Saved data entries:
* * * * *

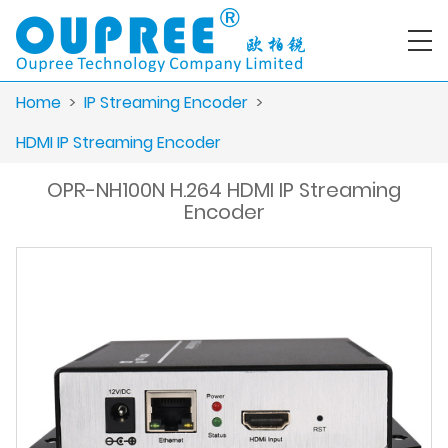
Home
>
IP Streaming Encoder
>
HDMI IP Streaming Encoder
OPR-NH100N H.264 HDMI IP Streaming
Encoder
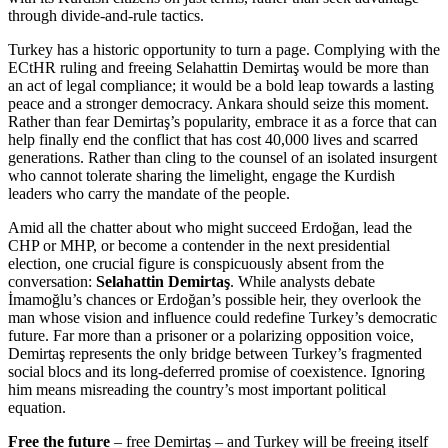
through divide-and-rule tactics.
Turkey has a historic opportunity to turn a page. Complying with the
ECtHR ruling and freeing Selahattin Demirtaş would be more than
an act of legal compliance; it would be a bold leap towards a lasting
peace and a stronger democracy. Ankara should seize this moment.
Rather than fear Demirtaş’s popularity, embrace it as a force that can
help finally end the conflict that has cost 40,000 lives and scarred
generations. Rather than cling to the counsel of an isolated insurgent
who cannot tolerate sharing the limelight, engage the Kurdish
leaders who carry the mandate of the people.
Amid all the chatter about who might succeed Erdoğan, lead the
CHP or MHP, or become a contender in the next presidential
election, one crucial figure is conspicuously absent from the
conversation:
Selahattin Demirtaş
. While analysts debate
İmamoğlu’s chances or Erdoğan’s possible heir, they overlook the
man whose vision and influence could redefine Turkey’s democratic
future. Far more than a prisoner or a polarizing opposition voice,
Demirtaş represents the only bridge between Turkey’s fragmented
social blocs and its long-deferred promise of coexistence. Ignoring
him means misreading the country’s most important political
equation.
Free the future
– free Demirtaş – and Turkey will be freeing itself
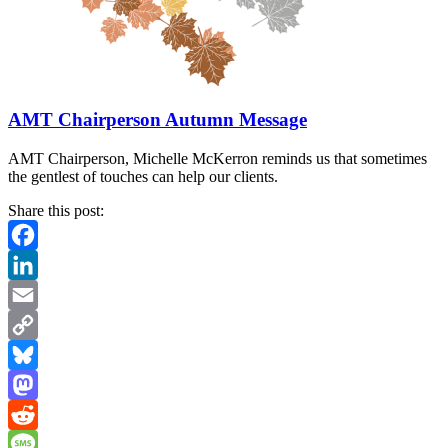
AMT Chairperson Autumn Message
AMT Chairperson, Michelle McKerron reminds us that sometimes
the gentlest of touches can help our clients.
Share this post:
Facebook
LinkedIn
Email
Copy
Link
Bluesky
Mastodon
Reddit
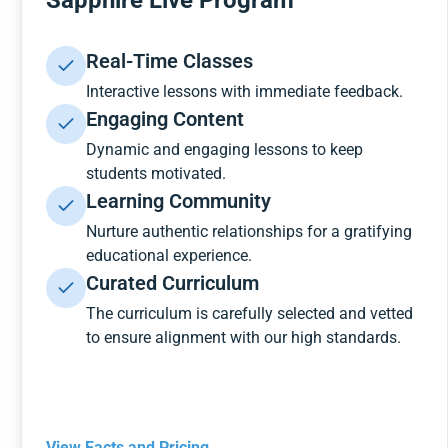
Sapphire Live Program
Real-Time Classes
Interactive lessons with immediate feedback.
Engaging Content
Dynamic and engaging lessons to keep
students motivated.
Learning Community
Nurture authentic relationships for a gratifying
educational experience.
Curated Curriculum
The curriculum is carefully selected and vetted
to ensure alignment with our high standards.
View Facts and Pricing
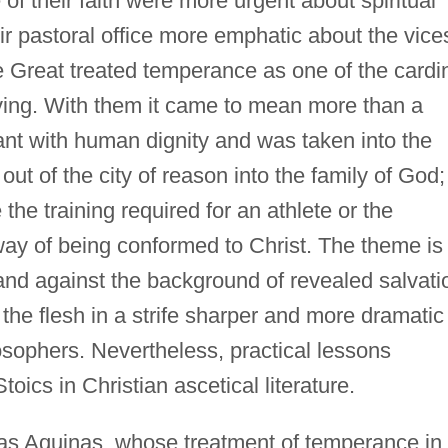
f their faith were more urgent about spiritual
r pastoral office more emphatic about the vice
Great treated temperance as one of the cardi
living. With them it came to mean more than a
nt with human dignity and was taken into the
out of the city of reason into the family of God;
the training required for an athlete or the
a way of being conformed to Christ. The theme is
 and against the background of revealed salvati
t the flesh in a strife sharper and more dramatic
osophers. Nevertheless, practical lessons
oics in Christian ascetical literature.
s Aquinas, whose treatment of temperance in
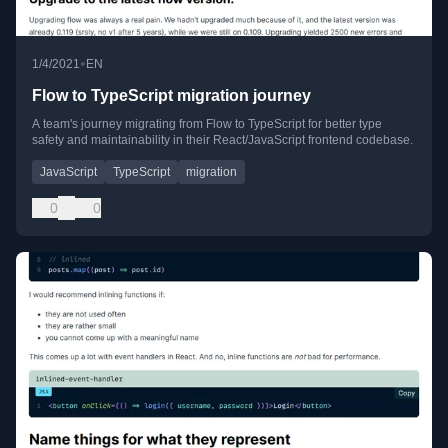
•
1/4/2021
EN
Flow to TypeScript migration journey
A team's journey migrating from Flow to TypeScript for better type
safety and maintainability in their React/JavaScript frontend codebase.
JavaScript
TypeScript
migration
0
0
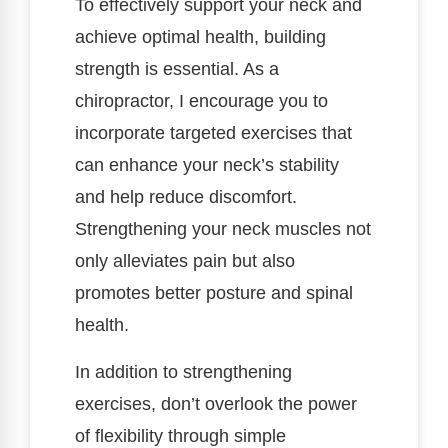
To effectively support your neck and
achieve optimal health, building
strength is essential. As a
chiropractor, I encourage you to
incorporate targeted exercises that
can enhance your neck’s stability
and help reduce discomfort.
Strengthening your neck muscles not
only alleviates pain but also
promotes better posture and spinal
health.
In addition to strengthening
exercises, don’t overlook the power
of flexibility through simple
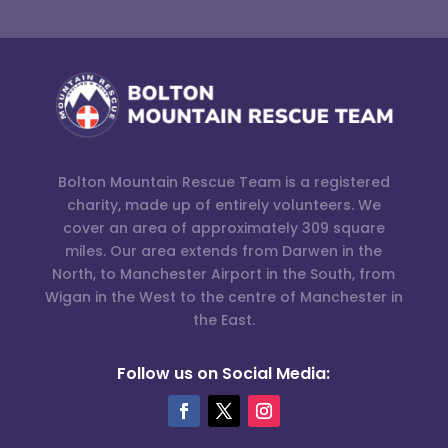
Bolton Mountain Rescue Team is a registered
charity, made up of entirely volunteers. We
cover an area of approximately 309 square
miles. Our area extends from Darwen in the
North, to Manchester Airport in the South, from
Wigan in the West to the centre of Manchester in
the East.
Follow us on Social Media:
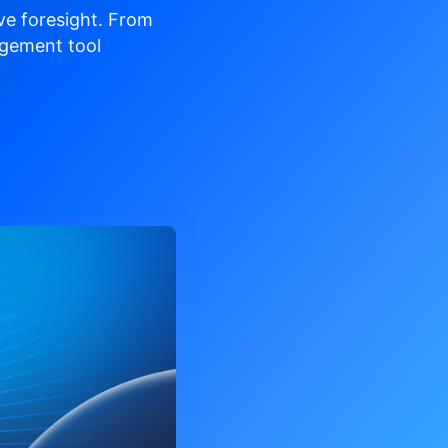
ve
foresight. From
gement tool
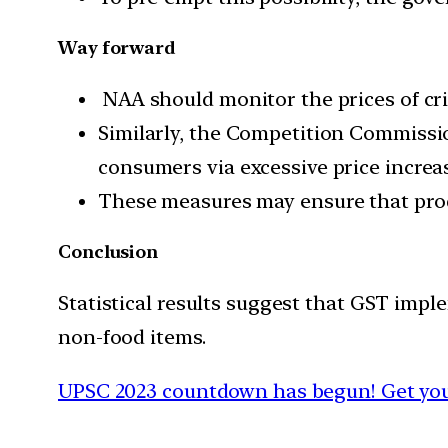
Way forward
NAA should monitor the prices of crit
Similarly, the Competition Commissi
consumers via excessive price increa
These measures may ensure that prod
Conclusion
Statistical results suggest that GST imple
non-food items.
UPSC 2023 countdown has begun! Get your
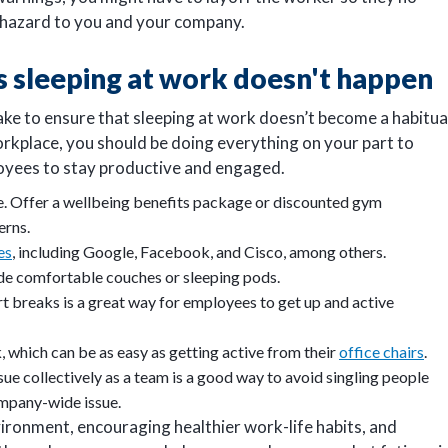
th hazard to you and your company.
 sleeping at work doesn't happen
ke to ensure that sleeping at work doesn’t become a habitua
orkplace, you should be doing everything on your part to
loyees to stay productive and engaged.
e. Offer a wellbeing benefits package or discounted gym
erns.
es
, including Google, Facebook, and Cisco, among others.
ude comfortable couches or sleeping pods.
t breaks is a great way for employees to get up and active
 which can be as easy as getting active from their
office chairs
.
sue collectively as a team is a good way to avoid singling people
company-wide issue.
ironment, encouraging healthier work-life habits, and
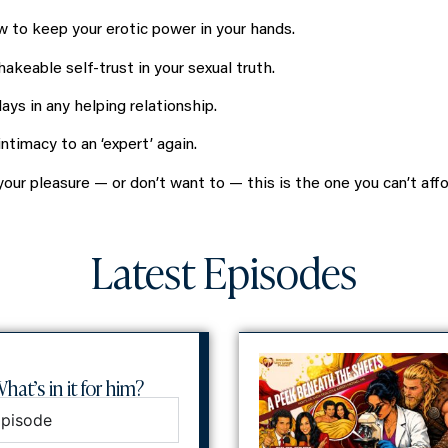
 to keep your erotic power in your hands.
hakeable self-trust in your sexual truth.
ys in any helping relationship.
timacy to an ‘expert’ again.
our pleasure — or don’t want to — this is the one you can’t affo
Latest Episodes
hat’s in it for him?
Episode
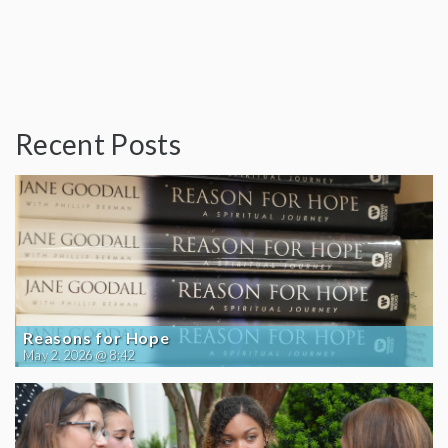
Recent Posts
Reasons for Hope
May 2, 2026 @ 8:42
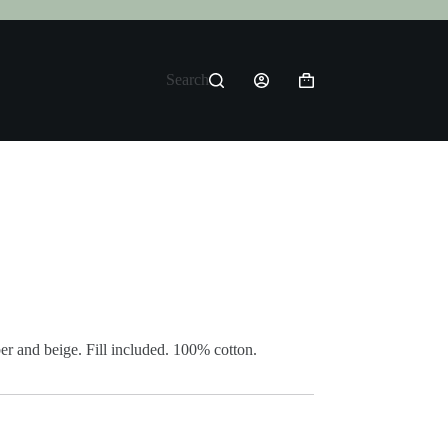
Search
Shopping
cart
r and beige. Fill included. 100% cotton.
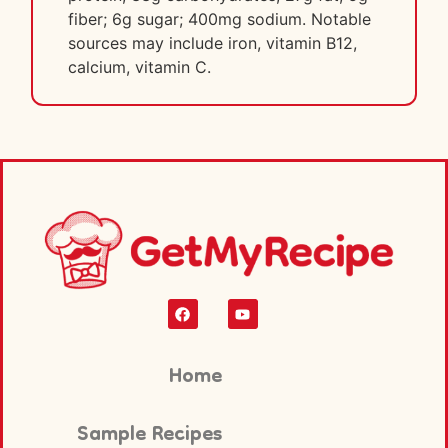
fiber; 6g sugar; 400mg sodium. Notable
sources may include iron, vitamin B12,
calcium, vitamin C.
Home
Sample Recipes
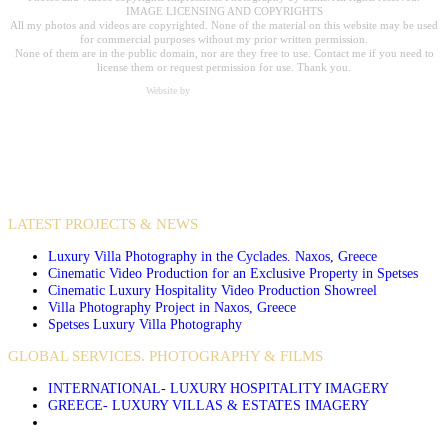
IMAGE LICENSING AND COPYRIGHTS
All my photos and videos are copyrighted. None of the material on this website may be used
for commercial purposes without my prior written permission.
None of them are in the public domain, nor are they free to use. Contact me if you need to
license them or request permission for use. Thank you.
Website by
Carpe Diem Web Creations
VIDEO PRODUCTIONS
CASE STUDIES / INTERNATIONAL PROJECTS
LATEST PROJECTS & NEWS
Luxury Villa Photography in the Cyclades. Naxos, Greece
Cinematic Video Production for an Exclusive Property in Spetses
Cinematic Luxury Hospitality Video Production Showreel
Villa Photography Project in Naxos, Greece
Spetses Luxury Villa Photography
GLOBAL SERVICES. PHOTOGRAPHY & FILMS
INTERNATIONAL- LUXURY HOSPITALITY IMAGERY
GREECE- LUXURY VILLAS & ESTATES IMAGERY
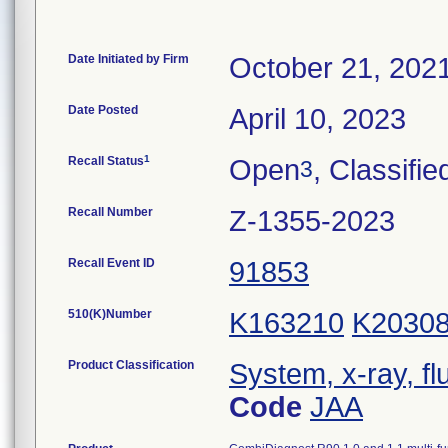
Date Initiated by Firm
October 21, 202
Date Posted
April 10, 2023
1
Recall Status
Open
, Classifie
3
Recall Number
Z-1355-2023
Recall Event ID
91853
510(K)Number
K163210
K2030
Product Classification
System, x-ray, fl
Code
JAA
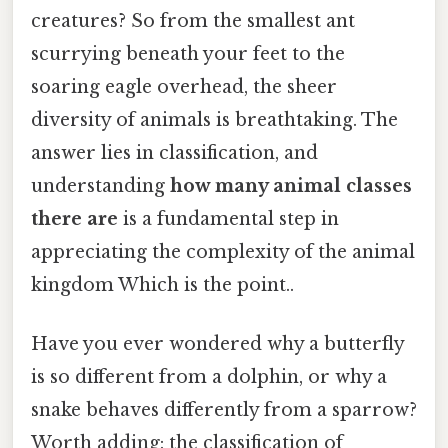
creatures? So from the smallest ant
scurrying beneath your feet to the
soaring eagle overhead, the sheer
diversity of animals is breathtaking. The
answer lies in classification, and
understanding
how many animal classes
there are
is a fundamental step in
appreciating the complexity of the animal
kingdom Which is the point..
Have you ever wondered why a butterfly
is so different from a dolphin, or why a
snake behaves differently from a sparrow?
Worth adding: the classification of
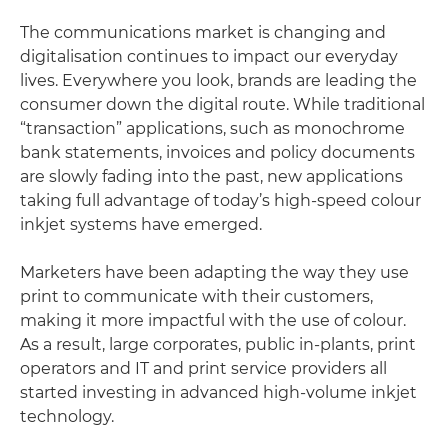
The communications market is changing and
digitalisation continues to impact our everyday
lives. Everywhere you look, brands are leading the
consumer down the digital route. While traditional
“transaction” applications, such as monochrome
bank statements, invoices and policy documents
are slowly fading into the past, new applications
taking full advantage of today’s high-speed colour
inkjet systems have emerged.
Marketers have been adapting the way they use
print to communicate with their customers,
making it more impactful with the use of colour.
As a result, large corporates, public in-plants, print
operators and IT and print service providers all
started investing in advanced high-volume inkjet
technology.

* * * * *

### Exercise objective
An exact copy is needed. It runs from the line above containing "LATEST PROJECTS & NEWS" down to the line containing "Have you ever wondered why a butterfly", both included, with no pictures.

### Expected answer
LATEST PROJECTS & NEWS
Luxury Villa Photography in the Cyclades. Naxos, Greece
Cinematic Video Production for an Exclusive Property in Spetses
Cinematic Luxury Hospitality Video Production Showreel
Villa Photography Project in Naxos, Greece
Spetses Luxury Villa Photography
GLOBAL SERVICES. PHOTOGRAPHY & FILMS
INTERNATIONAL- LUXURY HOSPITALITY IMAGERY
GREECE- LUXURY VILLAS & ESTATES IMAGERY
Date Initiated by Firm
October 21, 202
Date Posted
April 10, 2023
1
Recall Status
Open
, Classifie
3
Recall Number
Z-1355-2023
Recall Event ID
91853
510(K)Number
K163210
K2030
Product Classification
System, x-ray, fl
Code
JAA
creatures? So from the smallest ant
scurrying beneath your feet to the
soaring eagle overhead, the sheer
diversity of animals is breathtaking. The
answer lies in classification, and
understanding
how many animal classes
there are
is a fundamental step in
appreciating the complexity of the animal
kingdom Which is the point..
Have you ever wondered why a butterfly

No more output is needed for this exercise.